Etimológicamente, misericordia
significa abrir el corazón al miserable. Y enseguida vamos al Señor:
misericordia es la actitud divina que abraza, es la entrega de Dios que acoge,
que se presta a perdonar. Jesús ha dicho que no vino para justos, sino para los
pecadores. No vino para los sanos, que no necesitan médico, sino para los
pecadores. No vino para los sanos, que no necesitan médico, sino para los
enfermos. Por eso se puede decir que la misericordia es el carné de identidad
de nuestro Dios, Dios de misericordia. Dios misericordioso. Para mí, éste es
realmente el carnet de identidad de nuestro Dios. Siempre me ha impresionado
leer la historia de Israel como se cuenta en la Biblia, en el capítulo 16 del
Libro de Ezequiel. La historia compara Israel con una niña a la que no le cortó
el cordón umbilical, sino que fue dejada en medio de la sangre, abandonada.

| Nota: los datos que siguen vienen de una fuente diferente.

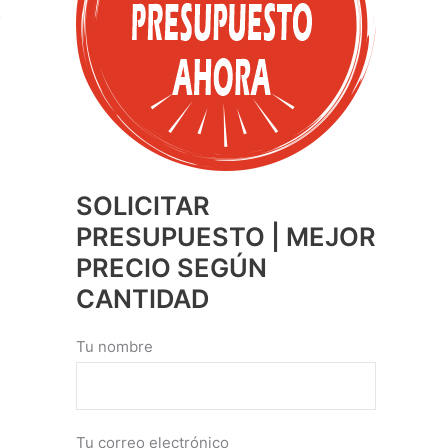
SOLICITAR
PRESUPUESTO | MEJOR
PRECIO SEGÚN
CANTIDAD
Tu nombre
Tu correo electrónico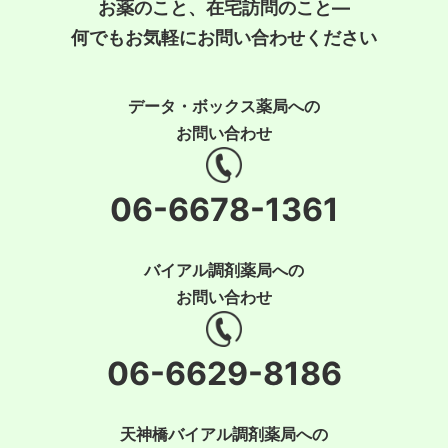
お薬のこと、在宅訪問のこと―
何でもお気軽にお問い合わせください
データ・ボックス薬局への
お問い合わせ
06-6678-1361
バイアル調剤薬局への
お問い合わせ
06-6629-8186
天神橋バイアル調剤薬局への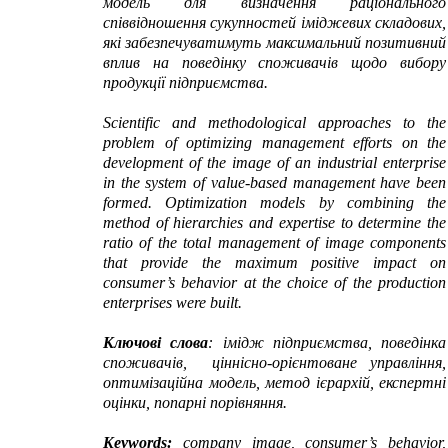
модель для визначення раціонального
співвідношення сукупностей іміджевих складових,
які забезпечуватимуть максимальний позитивний
вплив на поведінку споживачів щодо вибору
продукції підприємства.
Scientific and methodological
approaches to the
problem of optimizing
management efforts
on the
development of
the image of
an industrial enterprise
in the system of
value-based
management
have been
formed.
Optimization models
by combining
the
method of
hierarchies
and expertise
to determine the
ratio of the total
management
of image
components
that
provide the maximum
positive impact on
consumer’s behavior
at the choice of
the production
enterprises
were built.
Ключові слова
: імідж підприємства, поведінка
споживачів, ціннісно-орієнтоване управління,
оптимізаційна модель, метод ієрархій, експертні
оцінки, попарні порівняння
.
Keywords
:
company image
,
consumer’s behavior
,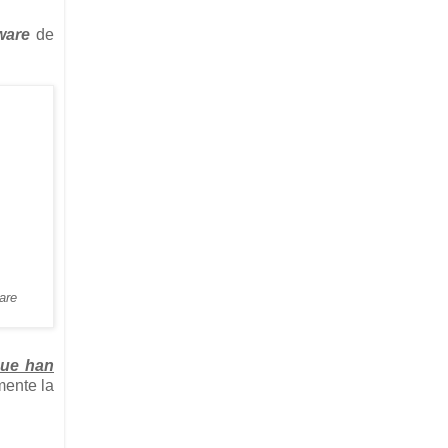
ware
de
are
que han
mente la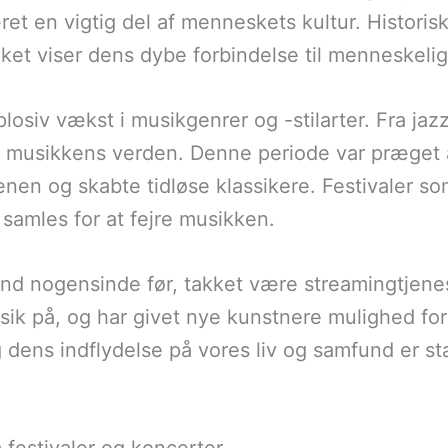
et en vigtig del af menneskets kultur. Historisk
ket viser dens dybe forbindelse til menneskelige
losiv vækst i musikgenrer og -stilarter. Fra jazz
il musikkens verden. Denne periode var præget 
nen og skabte tidløse klassikere. Festivaler so
samles for at fejre musikken.
end nogensinde før, takket være streamingtjene
sik på, og har givet nye kunstnere mulighed for 
 dens indflydelse på vores liv og samfund er sta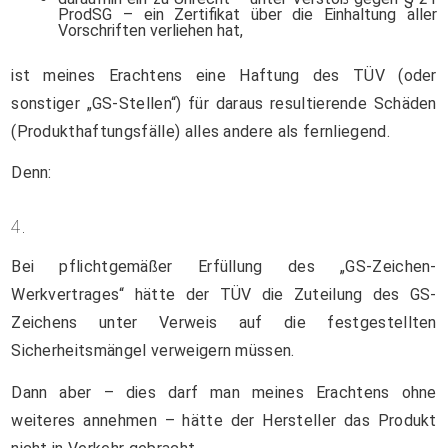
ProdSG – ein Zertifikat über die Einhaltung aller
Vorschriften verliehen hat,
ist meines Erachtens eine Haftung des TÜV (oder
sonstiger „GS-Stellen“) für daraus resultierende Schäden
(Produkthaftungsfälle) alles andere als fernliegend.
Denn:
4.
Bei pflichtgemäßer Erfüllung des „GS-Zeichen-
Werkvertrages“ hätte der TÜV die Zuteilung des GS-
Zeichens unter Verweis auf die festgestellten
Sicherheitsmängel verweigern müssen.
Dann aber – dies darf man meines Erachtens ohne
weiteres annehmen – hätte der Hersteller das Produkt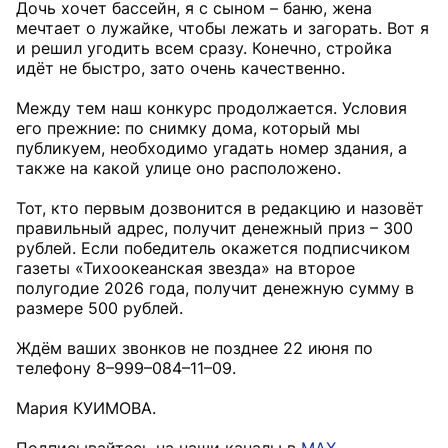
Дочь хочет бассейн, я с сыном – баню, жена
мечтает о лужайке, чтобы лежать и загорать. Вот я
и решил угодить всем сразу. Конечно, стройка
идёт не быстро, зато очень качественно.
Между тем наш конкурс продолжается. Условия
его прежние: по снимку дома, который мы
публикуем, необходимо угадать номер здания, а
также на какой улице оно расположено.
Тот, кто первым дозвонится в редакцию и назовёт
правильный адрес, получит денежный приз – 300
рублей. Если победитель окажется подписчиком
газеты «Тихоокеанская звезда» на второе
полугодие 2026 года, получит денежную сумму в
размере 500 рублей.
Ждём ваших звонков не позднее 22 июня по
телефону 8–999–084–11–09.
Мария КУИМОВА.
Подписывайтесь на наши каналы в
MAX
,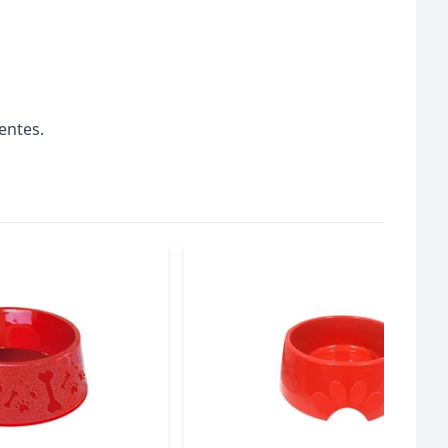
entes.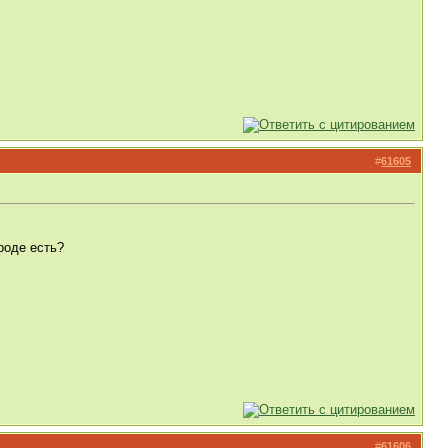
#
61605
роде есть?
#
61606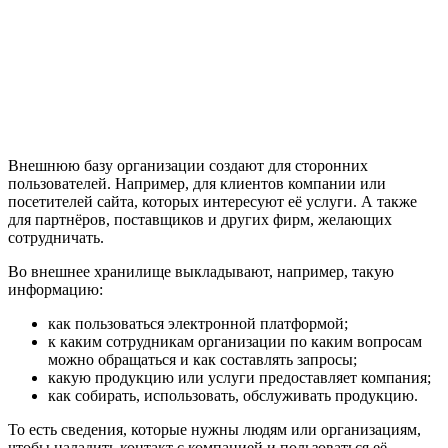
Внешнюю базу организации создают для сторонних
пользователей. Например, для клиентов компании или
посетителей сайта, которых интересуют её услуги. А также
для партнёров, поставщиков и других фирм, желающих
сотрудничать.
Во внешнее хранилище выкладывают, например, такую
информацию:
как пользоваться электронной платформой;
к каким сотрудникам организации по каким вопросам
можно обращаться и как составлять запросы;
какую продукцию или услуги предоставляет компания;
как собирать, использовать, обслуживать продукцию.
То есть сведения, которые нужны людям или организациям,
чтобы наладить контакт с компанией и пользоваться её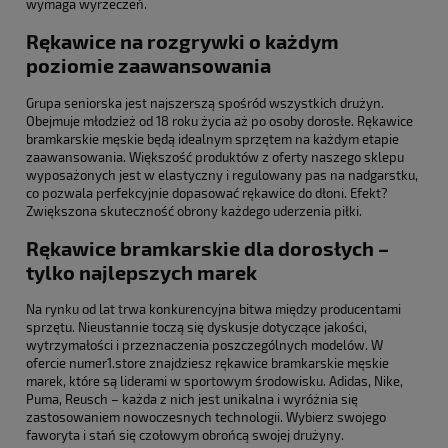
wymaga wyrzeczeń.
Rękawice na rozgrywki o każdym
poziomie zaawansowania
Grupa seniorska jest najszerszą spośród wszystkich drużyn.
Obejmuje młodzież od 18 roku życia aż po osoby dorosłe. Rękawice
bramkarskie męskie będą idealnym sprzętem na każdym etapie
zaawansowania. Większość produktów z oferty naszego sklepu
wyposażonych jest w elastyczny i regulowany pas na nadgarstku,
co pozwala perfekcyjnie dopasować rękawice do dłoni. Efekt?
Zwiększona skuteczność obrony każdego uderzenia piłki.
Rękawice bramkarskie dla dorosłych –
tylko najlepszych marek
Na rynku od lat trwa konkurencyjna bitwa między producentami
sprzętu. Nieustannie toczą się dyskusje dotyczące jakości,
wytrzymałości i przeznaczenia poszczególnych modelów. W
ofercie numer1.store znajdziesz rękawice bramkarskie męskie
marek, które są liderami w sportowym środowisku. Adidas, Nike,
Puma, Reusch – każda z nich jest unikalna i wyróżnia się
zastosowaniem nowoczesnych technologii. Wybierz swojego
faworyta i stań się czołowym obrońcą swojej drużyny.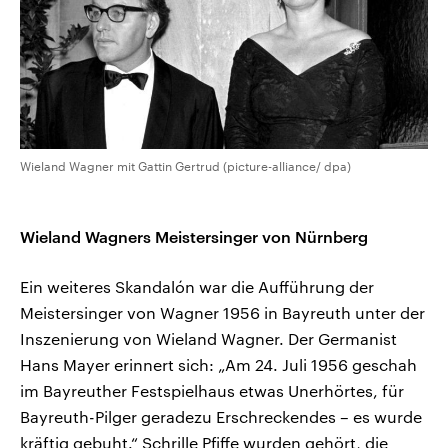
Wieland Wagner mit Gattin Gertrud (picture-alliance/ dpa)
Wieland Wagners Meistersinger von Nürnberg
Ein weiteres Skandalón war die Aufführung der
Meistersinger von Wagner 1956 in Bayreuth unter der
Inszenierung von Wieland Wagner. Der Germanist
Hans Mayer erinnert sich: „Am 24. Juli 1956 geschah
im Bayreuther Festspielhaus etwas Unerhörtes, für
Bayreuth-Pilger geradezu Erschreckendes – es wurde
kräftig gebuht.“ Schrille Pfiffe wurden gehört, die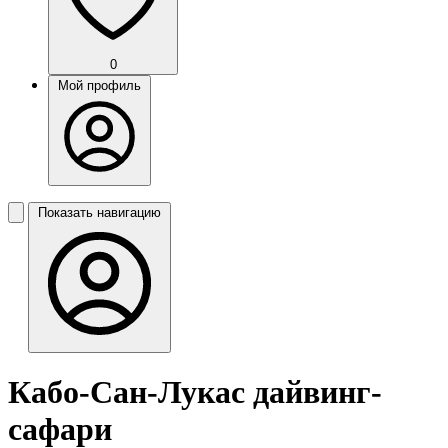
0
Мой профиль
Показать навигацию
Кабо-Сан-Лукас дайвинг-
сафари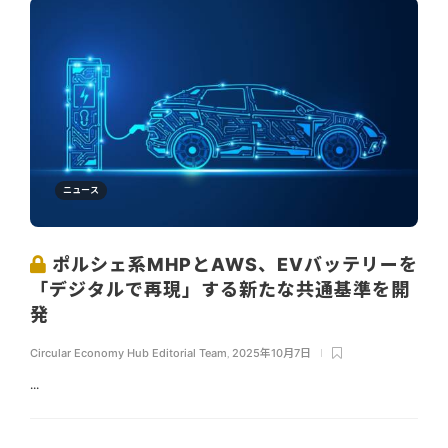
ニュース
ポルシェ系MHPとAWS、EVバッテリーを
「デジタルで再現」する新たな共通基準を開
発
Circular Economy Hub Editorial Team
,
2025年10月7日
...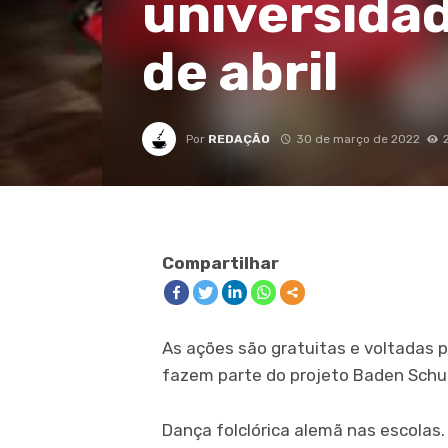
universida
de abril
Por
REDAÇÃO
30 de março de 2022
Compartilhar
As ações são gratuitas e voltadas p
fazem parte do projeto Baden Schuh
Dança folclórica alemã nas escolas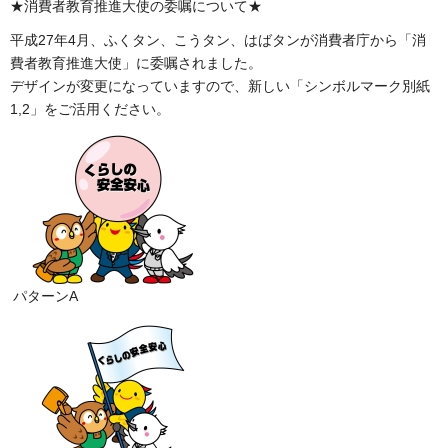
★消費者教育推進大使の委嘱について★
平成27年4月、ふくタン、こうタン、はばタンが消費者庁から「消
費者教育推進大使」に委嘱されました。
デザインが変更になっていますので、新しい「シンボルマーク別紙
1,2」をご活用ください。
パターンA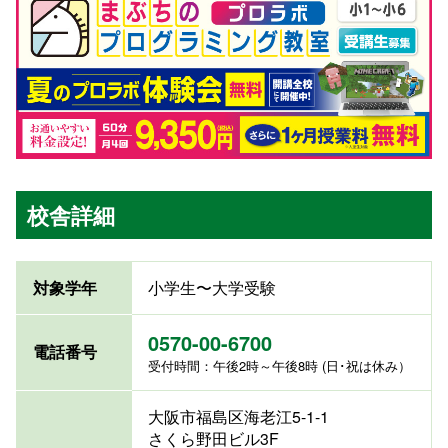
校舎詳細
対象学年
小学生〜大学受験
0570-00-6700
電話番号
受付時間：午後2時～午後8時 (日･祝は休み）
大阪市福島区海老江5-1-1
さくら野田ビル3F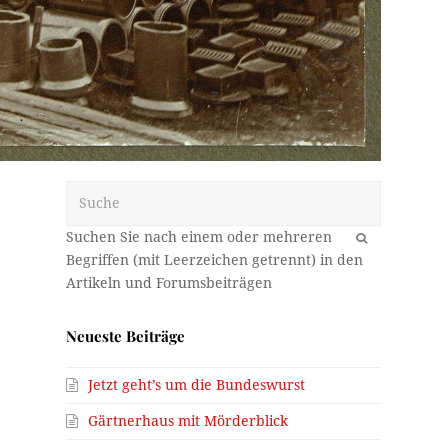
Suche
OK
s
Neueste Beiträge
Jetzt geht’s um die Bundeswurst
Gärtnerhaus mit Mörderblick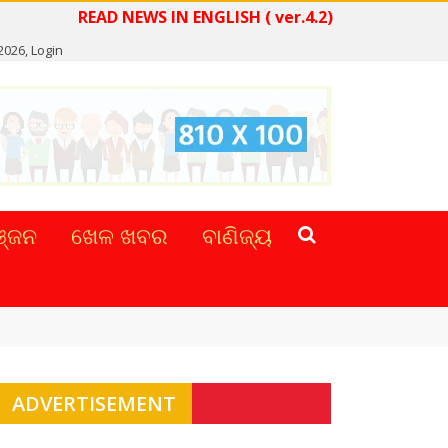
READ NEWS IN ENGLISH ( ver.4.2)
 2026,
Login
୍ଜନ
ଖେଳ ଖବର
ବାଣିଜ୍ୟ
ADVERTISEMENT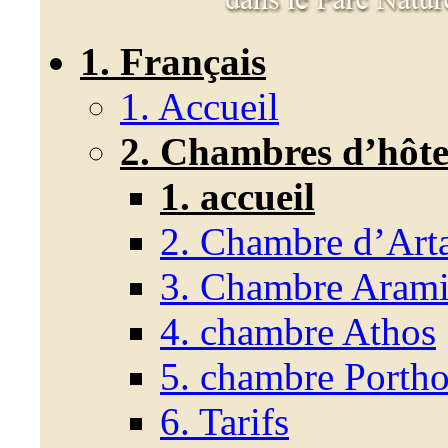
1. Français
1. Accueil
2. Chambres d’hôte
1. accueil
2. Chambre d’Art
3. Chambre Arami
4. chambre Athos
5. chambre Porth
6. Tarifs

Dios la vio debatirse en la sangre, la limpió, la untó, la vistió y, cuando
creció, la adornó con sede y joyas. Pero ella, enamorada de su propia belleza,
se prostituyó, no dejando que le pagaran, sino pagando ella misma a sus
amantes. Pero Dios no olvidará su
alianza y la pondrá por encima de sus hermanas mayores, para que Israel se
acuerde y se avergüence (Ezequiel 16, 63), cuando le sea perdonado lo que ha
hecho.
El papa Francisco posternado durante su primer Oficio de Viernes Santo (2013)
(Foto: Euronews)
Ésta para mí es una de las mayores revelaciones: seguirás
siendo el pueblo elegido, te serán perdonados todos tus pecados. Eso es: la
misericordia está profundamente unidad a la fidelidad de Dios. El Señor es fiel
porque no puede renegar de sí mismo. Lo explica bien San Pablo en la Segunda
Carta a Timoteo (2, 13): «Si somos infieles, Él permanece fiel, pues no puede
renegar de sí mismo». Tú puedes renegar de Dios, tú puedes pecar contra Él,
pero Dios no puede renegar de sí mismo, Él permanece fiel.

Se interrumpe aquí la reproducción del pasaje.